JOURNEY TO JUSTICE

Bob McKeon

March 19, 2012

Last month I attended a press conference at Edmonton City Hall called to announce the release of an important report titled Poverty Costs: An Economic Case for a Preventative Poverty Reduction Strategy in Alberta (www.actiontoendpovertyinalbertaq.org).

This report was the result of a couple years of work by Action to End Poverty in Alberta, a coalition of representatives from city governments, Family Community Support Services Associations (FCSS), social agencies, and advocacy organizations from across the province.

The purpose of the report is to shift the focus of the public conversation around poverty in Alberta from seeking to alleviate its worst effects to building a sustained strategy of poverty reduction and prevention.

This is not a utopian dream out of touch with reality.

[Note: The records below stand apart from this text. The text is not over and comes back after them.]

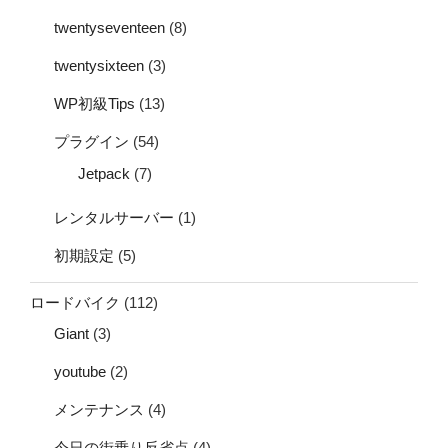
twentyseventeen
(8)
twentysixteen
(3)
WP初級Tips
(13)
プラグイン
(54)
Jetpack
(7)
レンタルサーバー
(1)
初期設定
(5)
ロードバイク
(112)
Giant
(3)
youtube
(2)
メンテナンス
(4)
今日の街乗り反省点
(4)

At this time, Alberta is one of only three provinces that lack a sustained provincial poverty reduction strategy. This preventive poverty reduction approach is similar and complementary to that already undertaken by Alberta municipal and provincial governments with their successful Ten Year Plans to End Homelessness.

Poverty is a serious issue in Alberta. Nearly 400,000 Albertans live in poverty. Of this number, 73,000 are children with 34,000 under the age of six.

Many in social ministry in the Alberta churches meet these men, women and children living in poverty face-to-face through church food banks, St. Vincent de Paul outreach, visits to inner city missions and agencies, and school lunch and snack programs.

The link between poverty and reduced health and education outcomes is well known. However, recent research shows that major social problems are not just associated with poverty measures compared between different societies but rather with the degree of economic inequality within specific societies.

This is especially significant in Alberta, a rich province with relatively low overall poverty percentages, but with the highest income inequality of any province in Canada.

Societies with high levels of income inequality present serious social challenges: increased physical and mental health problems, drug abuse, obesity, imprisonment, violence, teenage pregnancies, and reduced educational performance.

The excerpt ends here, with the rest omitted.